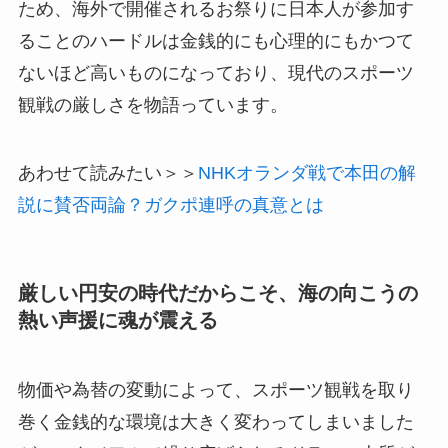
ため、海外で開催されるお祭りに日本人が参加す
ることのハードルは金銭的にも心理的にもかつて
ないほど高いものになっており、現代のスポーツ
観戦の厳しさを物語っています。
あわせて読みたい＞＞
NHKオランダ戦で本田の解
説に賛否両論？ガクポ連呼の真意とは
厳しい円安の時代だからこそ、海の向こうの
熱い声援に魂が震える
物価や為替の変動によって、スポーツ観戦を取り
巻く金銭的な環境は大きく変わってしまいました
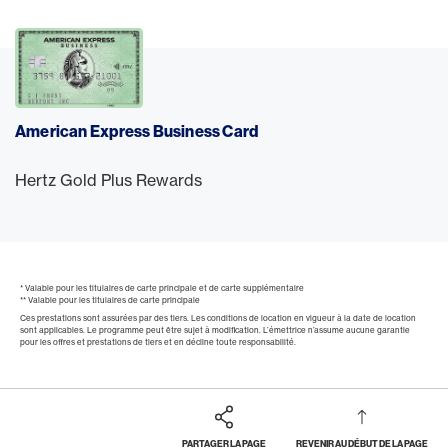
American Express Business Card
Hertz Gold Plus Rewards
* Valable pour les titulaires de carte principale et de carte supplémentaire
** Valable pour les titulaires de carte principale
Ces prestations sont assurées par des tiers. Les conditions de location en vigueur à la date de location
sont applicables. Le programme peut être sujet à modification. L’émettrice n’assume aucune garantie
pour les offres et prestations de tiers et en décline toute responsabilité.
PARTAGER LA PAGE
REVENIR AU DÉBUT DE LA PAGE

——

- Exercise directions
Go through the material and set it down again exactly, but without any pictures.

- Answer section
ため、海外で開催されるお祭りに日本人が参加す
ることのハードルは金銭的にも心理的にもかつて
ないほど高いものになっており、現代のスポーツ
観戦の厳しさを物語っています。
あわせて読みたい＞＞
NHKオランダ戦で本田の解
説に賛否両論？ガクポ連呼の真意とは
厳しい円安の時代だからこそ、海の向こうの
熱い声援に魂が震える
物価や為替の変動によって、スポーツ観戦を取り
巻く金銭的な環境は大きく変わってしまいました
American Express Business Card
Hertz Gold Plus Rewards
* Valable pour les titulaires de carte principale et de carte supplémentaire
** Valable pour les titulaires de carte principale
Ces prestations sont assurées par des tiers. Les conditions de location en vigueur à la date de location
sont applicables. Le programme peut être sujet à modification. L’émettrice n’assume aucune garantie
pour les offres et prestations de tiers et en décline toute responsabilité.
PARTAGER LA PAGE
REVENIR AU DÉBUT DE LA PAGE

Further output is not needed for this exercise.